Late 1977
Three years passed. That distant dream of Spencer's to grow hydra-like into the militaries of the world began, the seedling connection of the Simmons began to hybridize and bear its terrible, grafted fruit.
As far as the reports coming out of the Antarctic base were concerned, the scientific advancements of the Ashford branch had stalled. Marigold's work was successful enough, and the report themselves seemed reliable. Spencer, for all he knew, would have expected little from a geneticist with a fragment of the understanding necessary. The loss of Lord Ashford had assured that. A loose end? Certainly. but a neutralized and sated one.
No one paid much mind when Marigold booked off a six-month span over the Christmas holiday to the ancestral governor's mansion located on Rockfort Island.
'Aunt Callie?'
The heavy oak door clicked shut behind Marigold when the little voice rang out. She turned to see a small girl with blonde hair. Alexia had grown like a weed since she had last come two years prior. The six-year-old held a self-possessed stillness that seemed unnatural for her age, but entirely in keeping for the staggering gains she had been making, if Alexander's hints had been anything to go by.
Marigold smiled at the young girl and crouched down. She had worn a set of cotton gloves, with a matching cotton mask, on coming into the house (Alexander's request), so she made sure the expression reached her eyes. It seemed satisfactory, and the girl smiled back. Her self-possession held though. Perhaps her father had cautioned her to hold a distance until a few tests could be performed.

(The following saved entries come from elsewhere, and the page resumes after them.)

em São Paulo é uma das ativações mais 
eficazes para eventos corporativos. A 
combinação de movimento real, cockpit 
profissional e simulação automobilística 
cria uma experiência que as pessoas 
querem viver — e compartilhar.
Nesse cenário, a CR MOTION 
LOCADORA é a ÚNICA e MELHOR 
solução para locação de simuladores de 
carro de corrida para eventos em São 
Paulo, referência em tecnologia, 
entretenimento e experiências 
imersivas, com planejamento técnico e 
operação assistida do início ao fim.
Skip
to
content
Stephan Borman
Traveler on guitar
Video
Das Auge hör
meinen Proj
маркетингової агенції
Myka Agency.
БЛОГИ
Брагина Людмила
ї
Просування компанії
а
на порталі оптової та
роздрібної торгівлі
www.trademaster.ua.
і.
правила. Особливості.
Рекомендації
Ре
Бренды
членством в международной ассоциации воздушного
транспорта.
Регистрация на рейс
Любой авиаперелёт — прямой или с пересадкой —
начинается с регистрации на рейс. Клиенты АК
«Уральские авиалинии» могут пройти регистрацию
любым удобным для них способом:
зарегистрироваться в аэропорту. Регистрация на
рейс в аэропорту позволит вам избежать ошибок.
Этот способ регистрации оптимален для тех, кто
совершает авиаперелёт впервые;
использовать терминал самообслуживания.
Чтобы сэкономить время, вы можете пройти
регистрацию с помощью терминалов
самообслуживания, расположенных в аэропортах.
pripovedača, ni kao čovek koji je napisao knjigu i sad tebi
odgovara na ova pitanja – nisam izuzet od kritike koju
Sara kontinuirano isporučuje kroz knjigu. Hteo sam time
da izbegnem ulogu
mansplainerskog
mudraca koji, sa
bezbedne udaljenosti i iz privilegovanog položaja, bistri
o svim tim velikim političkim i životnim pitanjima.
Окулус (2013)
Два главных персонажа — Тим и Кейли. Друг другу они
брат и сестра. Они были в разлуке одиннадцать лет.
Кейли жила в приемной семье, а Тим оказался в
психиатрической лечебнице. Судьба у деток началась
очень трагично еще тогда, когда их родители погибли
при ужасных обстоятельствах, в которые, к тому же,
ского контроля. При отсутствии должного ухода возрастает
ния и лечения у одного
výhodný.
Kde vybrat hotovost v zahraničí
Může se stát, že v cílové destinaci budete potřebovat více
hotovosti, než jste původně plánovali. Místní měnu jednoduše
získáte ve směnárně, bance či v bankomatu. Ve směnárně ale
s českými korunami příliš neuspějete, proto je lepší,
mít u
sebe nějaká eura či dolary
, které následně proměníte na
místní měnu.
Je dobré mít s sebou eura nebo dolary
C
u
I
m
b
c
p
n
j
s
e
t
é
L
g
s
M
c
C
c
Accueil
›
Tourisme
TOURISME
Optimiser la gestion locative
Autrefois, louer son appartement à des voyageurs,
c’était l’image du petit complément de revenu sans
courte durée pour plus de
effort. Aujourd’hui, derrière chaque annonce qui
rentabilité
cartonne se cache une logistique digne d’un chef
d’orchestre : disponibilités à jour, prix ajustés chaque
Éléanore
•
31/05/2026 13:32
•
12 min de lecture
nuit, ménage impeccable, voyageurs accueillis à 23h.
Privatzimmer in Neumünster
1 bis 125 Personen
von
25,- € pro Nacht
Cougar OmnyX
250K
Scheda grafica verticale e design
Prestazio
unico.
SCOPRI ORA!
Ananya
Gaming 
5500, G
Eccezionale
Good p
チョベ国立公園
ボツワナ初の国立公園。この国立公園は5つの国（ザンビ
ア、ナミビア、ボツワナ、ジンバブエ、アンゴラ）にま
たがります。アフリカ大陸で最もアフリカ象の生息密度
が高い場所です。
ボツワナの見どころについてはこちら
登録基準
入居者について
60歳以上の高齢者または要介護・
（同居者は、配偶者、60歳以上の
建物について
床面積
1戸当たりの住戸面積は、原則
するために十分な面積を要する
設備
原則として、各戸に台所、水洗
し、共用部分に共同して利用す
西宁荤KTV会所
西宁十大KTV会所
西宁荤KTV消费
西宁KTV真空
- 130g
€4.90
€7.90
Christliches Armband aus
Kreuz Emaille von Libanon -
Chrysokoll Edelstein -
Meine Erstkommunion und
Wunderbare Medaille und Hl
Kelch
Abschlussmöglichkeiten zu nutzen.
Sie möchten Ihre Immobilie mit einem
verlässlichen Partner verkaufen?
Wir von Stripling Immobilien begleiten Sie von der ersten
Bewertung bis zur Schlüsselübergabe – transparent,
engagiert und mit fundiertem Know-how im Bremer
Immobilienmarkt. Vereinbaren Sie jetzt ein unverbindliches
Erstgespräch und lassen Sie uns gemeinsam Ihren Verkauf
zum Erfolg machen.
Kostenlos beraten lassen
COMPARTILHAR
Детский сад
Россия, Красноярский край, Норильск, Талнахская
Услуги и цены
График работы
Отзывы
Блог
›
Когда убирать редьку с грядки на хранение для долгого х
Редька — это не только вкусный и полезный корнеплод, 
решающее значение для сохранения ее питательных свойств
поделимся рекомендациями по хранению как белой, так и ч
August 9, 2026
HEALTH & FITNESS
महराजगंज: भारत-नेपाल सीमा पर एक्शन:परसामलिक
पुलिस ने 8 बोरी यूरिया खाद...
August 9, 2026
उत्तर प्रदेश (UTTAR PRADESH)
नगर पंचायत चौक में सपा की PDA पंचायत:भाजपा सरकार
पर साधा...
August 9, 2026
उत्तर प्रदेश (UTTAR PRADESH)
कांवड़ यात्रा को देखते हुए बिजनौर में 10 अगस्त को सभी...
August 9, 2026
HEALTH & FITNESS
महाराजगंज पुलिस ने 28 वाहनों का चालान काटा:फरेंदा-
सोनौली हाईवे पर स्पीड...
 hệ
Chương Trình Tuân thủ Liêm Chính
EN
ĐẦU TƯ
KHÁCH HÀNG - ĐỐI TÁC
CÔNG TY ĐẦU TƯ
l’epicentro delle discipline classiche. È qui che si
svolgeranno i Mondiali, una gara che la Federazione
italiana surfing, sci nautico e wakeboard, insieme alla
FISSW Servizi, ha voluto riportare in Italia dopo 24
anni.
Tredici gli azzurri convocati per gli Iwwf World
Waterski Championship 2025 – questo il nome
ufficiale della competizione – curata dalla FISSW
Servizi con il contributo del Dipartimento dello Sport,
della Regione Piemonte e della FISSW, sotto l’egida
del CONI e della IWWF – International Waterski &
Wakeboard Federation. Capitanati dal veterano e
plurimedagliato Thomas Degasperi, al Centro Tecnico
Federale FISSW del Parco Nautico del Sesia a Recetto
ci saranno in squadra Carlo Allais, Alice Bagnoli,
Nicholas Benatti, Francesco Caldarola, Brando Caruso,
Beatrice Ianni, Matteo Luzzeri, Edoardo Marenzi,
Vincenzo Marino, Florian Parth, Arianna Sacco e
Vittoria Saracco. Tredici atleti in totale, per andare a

Alfred, her twin brother, held no such compunction and was every ounce a six-year-old boy. He rocketed past his sister- 'CallieCAllieCallieyoucamehihihi' - straight at his aunt, to the young girl's chagrin. Marigold spotted the tiny blond missile and caught him around the middle, straightening to swing the little boy up and around before setting him back on his feet. The little boy shrieked in glee as he went briefly airborne. He giggled as she him back on his feet, giving him an affectionate boop on the nose. "Hullo, little crow." Alfred giggled in response.
The girl looked ready to admonish her brother, then stopped, fixing Marigold with a sidelong look. "Father wasn't expecting you for a few more hours, but he'll want to see you first thing, given your condition." The last few words were shot toward Alfred. He blushed and murmured an apology. The two must have been given instructions on maintaining distance after all. Still, she was being careful. Marigold- Callie, to these two, latinizing and shortening her name - made a show of adjusting her cotton face mask for better coverage, and folded her hands in front of her, as if awaiting inspection from the young girl. The solemn girl gave a short nod of approval- good god, the child was really only six but seemed thirty sometimes - and turned on her heel, expecting to be followed.
The little boy, chagrined only a moment ago, grinned at her as if they shared a great secret and ran along to catch up with his sister.
Their aunt followed in their wake.
Alexander had been drawn into a telephone call from his operations head for the new Antarctic facility. While the facility had been completed, the opulence of the Spencer influence was unmistakable in the design. Supplying the site was...an experience. Rough seas and rougher skies on a budget that 'forgot' to factor in logistics had meant that Rockfort Island was slipping further and further into the Umbrella fold every year.
Alexia's voice, and two others, floated down the hall towards his study, and he cut off the operations manager with a curt apology and farewell. The budget was critical, but his little girl was progressing in her education at lightning speed. Enough, to say, take on the truly lucrative work in decoding the virus. He could spare an evening and focus on the present.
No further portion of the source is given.